● **WHAT IS NEEDED**
Only the number is needed: how many lines of the records include "Renminbi"?

RECORDS FOR THE EXERCISE Start Marker

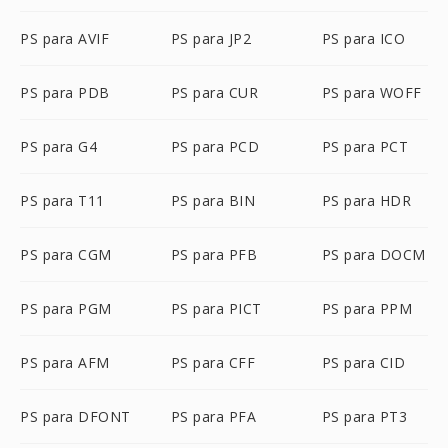
PS para AVIF
PS para JP2
PS para ICO
PS para PDB
PS para CUR
PS para WOFF
PS para G4
PS para PCD
PS para PCT
PS para T11
PS para BIN
PS para HDR
PS para CGM
PS para PFB
PS para DOCM
PS para PGM
PS para PICT
PS para PPM
PS para AFM
PS para CFF
PS para CID
PS para DFONT
PS para PFA
PS para PT3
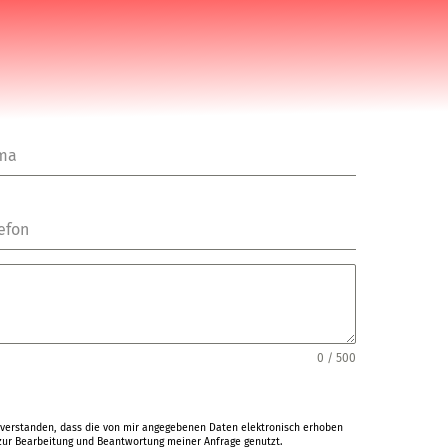
rma
efon
0 / 500
verstanden, dass die von mir angegebenen Daten elektronisch erhoben
ur Bearbeitung und Beantwortung meiner Anfrage genutzt.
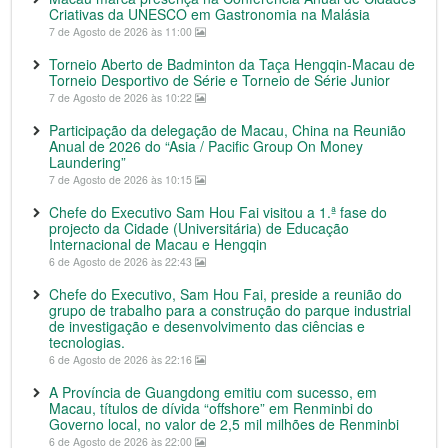
Criativas da UNESCO em Gastronomia na Malásia
7 de Agosto de 2026 às 11:00
Torneio Aberto de Badminton da Taça Hengqin-Macau de
Torneio Desportivo de Série e Torneio de Série Junior
7 de Agosto de 2026 às 10:22
Participação da delegação de Macau, China na Reunião
Anual de 2026 do “Asia / Pacific Group On Money
Laundering”
7 de Agosto de 2026 às 10:15
Chefe do Executivo Sam Hou Fai visitou a 1.ª fase do
projecto da Cidade (Universitária) de Educação
Internacional de Macau e Hengqin
6 de Agosto de 2026 às 22:43
Chefe do Executivo, Sam Hou Fai, preside a reunião do
grupo de trabalho para a construção do parque industrial
de investigação e desenvolvimento das ciências e
tecnologias.
6 de Agosto de 2026 às 22:16
A Província de Guangdong emitiu com sucesso, em
Macau, títulos de dívida “offshore” em Renminbi do
Governo local, no valor de 2,5 mil milhões de Renminbi
6 de Agosto de 2026 às 22:00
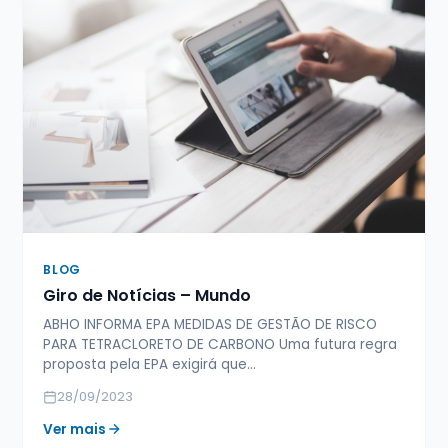
BLOG
Giro de Notícias – Mundo
ABHO INFORMA EPA MEDIDAS DE GESTÃO DE RISCO
PARA TETRACLORETO DE CARBONO Uma futura regra
proposta pela EPA exigirá que…
28/09/2023
Ver mais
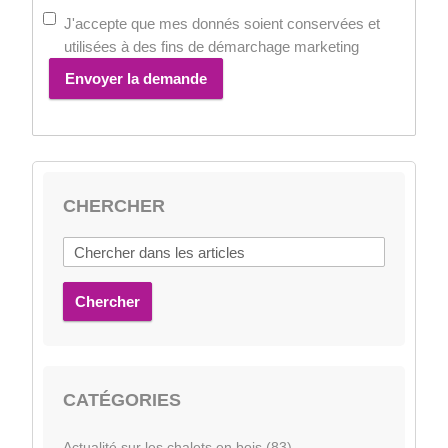
J'accepte que mes donnés soient conservées et
utilisées à des fins de démarchage marketing
Envoyer la demande
CHERCHER
Chercher
CATÉGORIES
Actualité sur les chalets en bois (83)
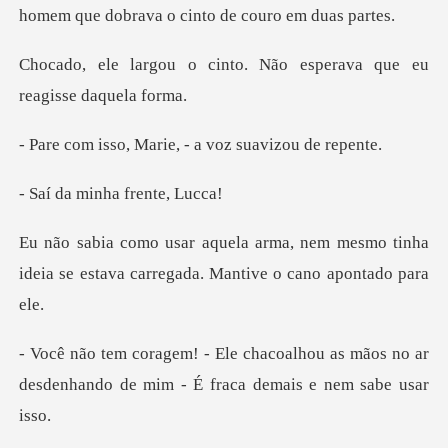
nto. Não esperava que eu
Marie, - a voz su
minha fre
em mesmo tinha
ideia se estava carreg
hou as mãos no ar
desdenhando de mim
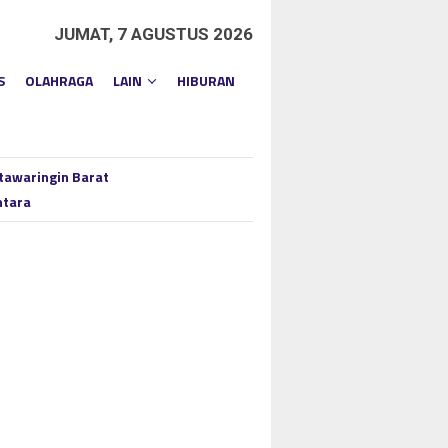
JUMAT, 7 AGUSTUS 2026
S
OLAHRAGA
LAIN
HIBURAN
tawaringin Barat
ntara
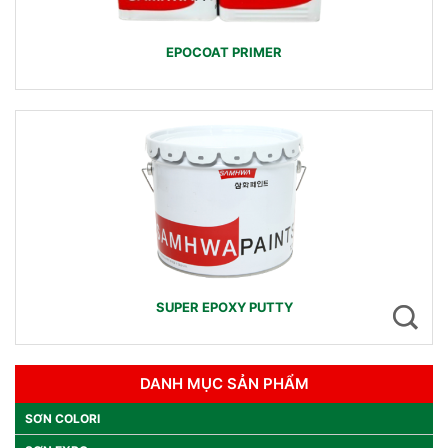
EPOCOAT PRIMER
SUPER EPOXY PUTTY
DANH MỤC SẢN PHẨM
SƠN COLORI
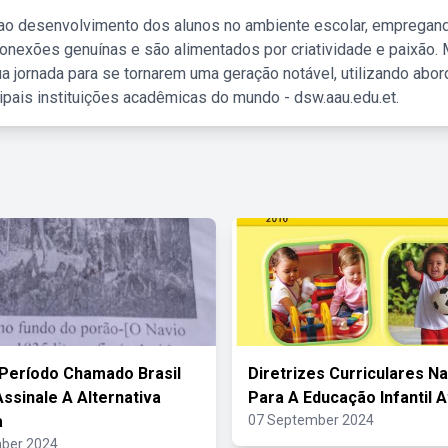
 ao desenvolvimento dos alunos no ambiente escolar, empregan
nexões genuínas e são alimentados por criatividade e paixão. 
a jornada para se tornarem uma geração notável, utilizando abo
ipais instituições acadêmicas do mundo - dsw.aau.edu.et.
Período Chamado Brasil
Diretrizes Curriculares N
Assinale A Alternativa
Para A Educação Infantil A
a
07 September 2024
ber 2024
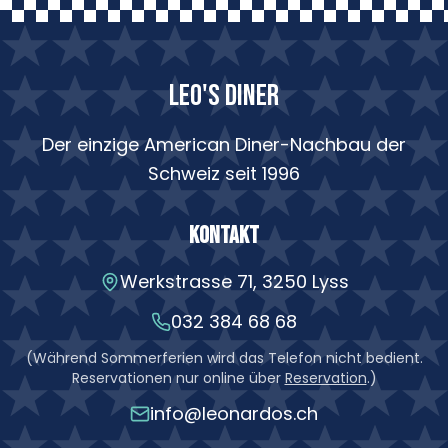
LEO'S DINER
Der einzige American Diner-Nachbau der
Schweiz seit 1996
Kontakt
Werkstrasse 71, 3250 Lyss
032 384 68 68
(
Während Sommerferien wird das Telefon nicht bedient.
Reservationen nur online über
Reservation
.
)
info@leonardos.ch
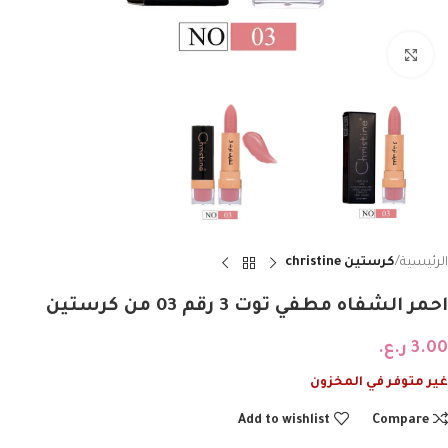
Click to enlarge
الرئيسية
كرستين christine
احمر الشفاه مطفي توت 3 رقم 03 من كرستين
3.00
ر.ع.
غير متوفر في المخزون
Add to wishlist
Compare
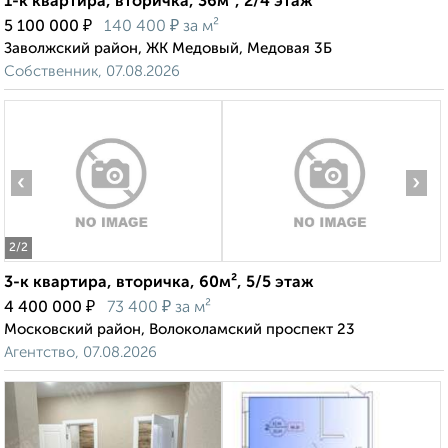
1-к квартира, вторичка, 36м², 2/4 этаж
₽
₽
5 100 000
140 400
за м²
Заволжский район, ЖК Медовый, Медовая 3Б
Собственник, 07.08.2026
‹
›
2
/2
3-к квартира, вторичка, 60м², 5/5 этаж
₽
₽
4 400 000
73 400
за м²
Московский район, Волоколамский проспект 23
Агентство, 07.08.2026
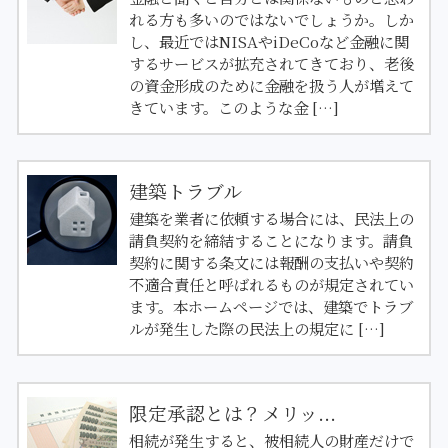
れる方も多いのではないでしょうか。しか
し、最近ではNISAやiDeCoなど金融に関
するサービスが拡充されてきており、老後
の資金形成のために金融を扱う人が増えて
きています。このような金 […]
建築トラブル
建築を業者に依頼する場合には、民法上の
請負契約を締結することになります。請負
契約に関する条文には報酬の支払いや契約
不適合責任と呼ばれるものが規定されてい
ます。本ホームページでは、建築でトラブ
ルが発生した際の民法上の規定に […]
限定承認とは？メリッ...
相続が発生すると、被相続人の財産だけで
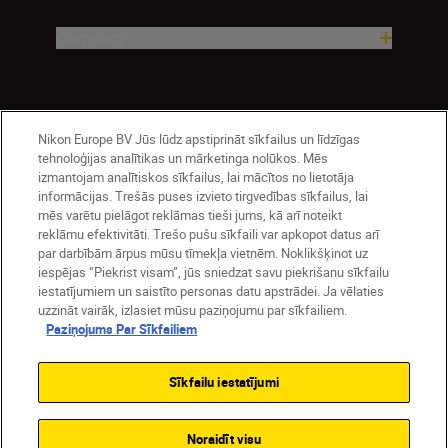
Company
Nikon Europe BV Jūs lūdz apstiprināt sīkfailus un līdzīgas
tehnoloģijas analītikas un mārketinga nolūkos. Mēs
izmantojam analītiskos sīkfailus, lai mācītos no lietotāja
informācijas. Trešās puses izvieto tirgvedības sīkfailus, lai
mēs varētu pielāgot reklāmas tieši jums, kā arī noteikt
Latvija
Nikon Sites
reklāmu efektivitāti. Trešo pušu sīkfaili var apkopot datus arī
par darbībām ārpus mūsu tīmekļa vietnēm. Noklikšķinot uz
Contact Us
Privacy Notice
Terms of Use
iespējas “Piekrist visam”, jūs sniedzat savu piekrišanu sīkfailu
Cookie Notice
Cookie Settings
iestatījumiem un saistīto personas datu apstrādei. Ja vēlaties
© 2026 Nikon
uzzināt vairāk, izlasiet mūsu paziņojumu par sīkfailiem.
Paziņojums Par Sīkfailiem
Sīkfailu iestatījumi
SKIP
Noraidīt visu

RECORDS FOR THE EXERCISE End Marker

● **WRITTEN SOLUTION**
2